Travel insurance policies can be a good choice for people who are traveling, but it is often as expensive as regular health insurance (or more so) and that can be a major burden on hikers who have given up their source of income in order to have time to perform a thru-hike. Travel insurance is also very restrictive on covering high-risk sports and activities, which can make it a poor choice for extreme hikers.
Chances are if you try to make a claim on a travel insurance policy while doing a thru-hike, some insurance companies will try and kick back at the claim as a result. The last thing you want to do in the middle of your thru-hike is to try and combat insurance agents over coverage restrictions.
In comparison, insurance like WorldNomads is designed specifically for high-risk activities, which makes it a better choice for thru-hikers than traditional travel insurance policies. These policies can even be activated when you’re in the middle of your travel plans for convenience.
The most important benefit of getting thru-hike insurance rather than depending on your current insurance policy is that with insurance designed specifically for a high-risk activity like long-distance hiking, you can focus on enjoying your trip with total peace of mind.
This is a much more pleasant hiking experience than having to watch your every step because you’re so paranoid about avoiding an accident. If you don’t have a steady source of income as a result of preparing for a thru-hike, thru-hike insurance can be vital to making sure that a random illness or fall on the trail doesn’t lead to a medical bankruptcy at the end of your trip.

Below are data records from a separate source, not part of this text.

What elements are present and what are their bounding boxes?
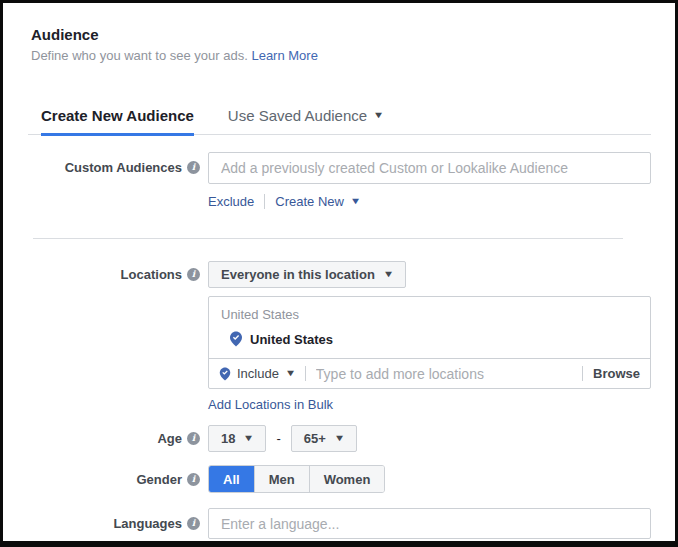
location-pin-icon xyxy=(219,367,231,381)
panel-header: Audience Define who you want to see your… xyxy=(3,3,675,63)
subtitle-text: Define who you want to see your ads. xyxy=(31,48,248,63)
custom-audiences-label: Custom Audiences i xyxy=(3,160,200,175)
add-location-input[interactable] xyxy=(316,361,572,387)
age-row: Age i 18 ▼ - 65+ ▼ xyxy=(3,425,651,452)
info-icon[interactable]: i xyxy=(187,517,200,530)
page-subtitle: Define who you want to see your ads. Lea… xyxy=(31,48,647,63)
chevron-down-icon: ▼ xyxy=(333,434,345,443)
audience-form: Custom Audiences i Exclude Create New ▼ … xyxy=(3,152,675,539)
tab-create-new-audience[interactable]: Create New Audience xyxy=(41,107,194,136)
custom-audiences-input[interactable] xyxy=(208,152,651,184)
info-icon[interactable]: i xyxy=(187,268,200,281)
age-range-separator: - xyxy=(276,431,280,446)
region-group-header: United States xyxy=(221,307,638,322)
info-icon[interactable]: i xyxy=(187,473,200,486)
location-pin-icon xyxy=(229,331,243,347)
audience-panel: Audience Define who you want to see your… xyxy=(0,0,678,547)
exclude-link[interactable]: Exclude xyxy=(208,194,254,209)
selected-location-name: United States xyxy=(250,332,333,347)
custom-audiences-row: Custom Audiences i Exclude Create New ▼ xyxy=(3,152,651,209)
gender-option-all[interactable]: All xyxy=(209,466,255,492)
tab-label: Use Saved Audience xyxy=(228,107,367,124)
chevron-down-icon: ▼ xyxy=(243,434,255,443)
age-max-dropdown[interactable]: 65+ ▼ xyxy=(291,425,357,452)
chevron-down-icon: ▼ xyxy=(383,270,395,279)
page-title: Audience xyxy=(31,26,647,43)
gender-option-men[interactable]: Men xyxy=(255,466,310,492)
languages-input[interactable] xyxy=(208,508,651,539)
divider xyxy=(264,194,265,209)
add-location-bar: Include ▼ Browse xyxy=(209,358,650,388)
browse-button[interactable]: Browse xyxy=(583,366,640,381)
gender-row: Gender i All Men Women xyxy=(3,465,651,493)
gender-option-women[interactable]: Women xyxy=(310,466,385,492)
age-min-dropdown[interactable]: 18 ▼ xyxy=(208,425,266,452)
section-divider xyxy=(33,238,623,239)
gender-segmented-control: All Men Women xyxy=(208,465,385,493)
location-scope-dropdown[interactable]: Everyone in this location ▼ xyxy=(208,261,406,288)
info-icon[interactable]: i xyxy=(187,432,200,445)
locations-box: United States United States xyxy=(208,296,651,389)
chevron-down-icon: ▼ xyxy=(350,197,362,206)
tab-use-saved-audience[interactable]: Use Saved Audience ▼ xyxy=(228,107,383,134)
tab-label: Create New Audience xyxy=(41,107,194,124)
locations-label: Locations i xyxy=(3,267,200,282)
selected-locations-list: United States United States xyxy=(209,297,650,358)
locations-row: Locations i Everyone in this location ▼ … xyxy=(3,261,651,412)
languages-label: Languages i xyxy=(3,516,200,531)
chevron-down-icon: ▼ xyxy=(285,369,297,378)
include-dropdown[interactable]: Include xyxy=(237,366,279,381)
add-locations-in-bulk-link[interactable]: Add Locations in Bulk xyxy=(208,397,333,412)
chevron-down-icon: ▼ xyxy=(373,111,385,120)
info-icon[interactable]: i xyxy=(187,161,200,174)
learn-more-link[interactable]: Learn More xyxy=(251,48,317,63)
custom-audiences-actions: Exclude Create New ▼ xyxy=(208,194,651,209)
audience-tabs: Create New Audience Use Saved Audience ▼ xyxy=(28,107,651,135)
create-new-link[interactable]: Create New xyxy=(275,194,344,209)
age-label: Age i xyxy=(3,431,200,446)
selected-location-item[interactable]: United States xyxy=(221,331,638,347)
gender-label: Gender i xyxy=(3,472,200,487)
divider xyxy=(305,366,306,381)
languages-row: Languages i xyxy=(3,508,651,539)
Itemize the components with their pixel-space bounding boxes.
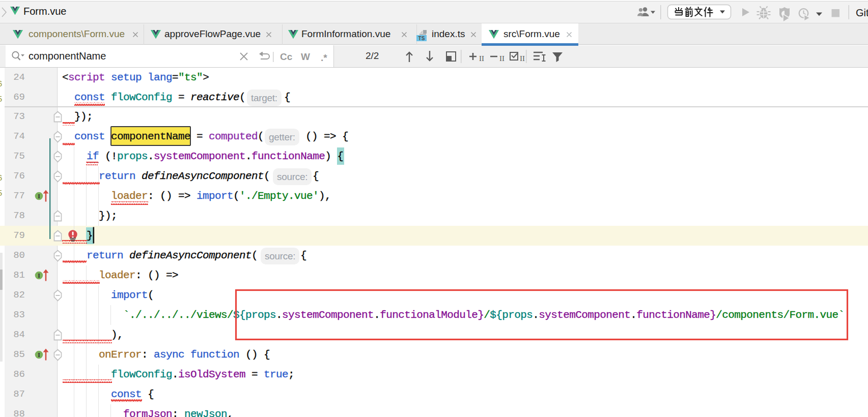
svg-text:I: I <box>38 351 40 359</box>
svg-text:I: I <box>38 192 40 200</box>
svg-text:I: I <box>38 272 40 279</box>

Hopefully, this has helped bring to your attention the need to keep health insurance in mind when you are planning your long-distance hike. You most definitely don't want to be caught out there in the wild without the way to get care when you need it.
For 5+ months you will be moving from camp to camp and city to city without a specific residence. Unless you are covered under your parent still then you will need to have some kind of safety net, injury finishes a majority of hikers, don't be one of those!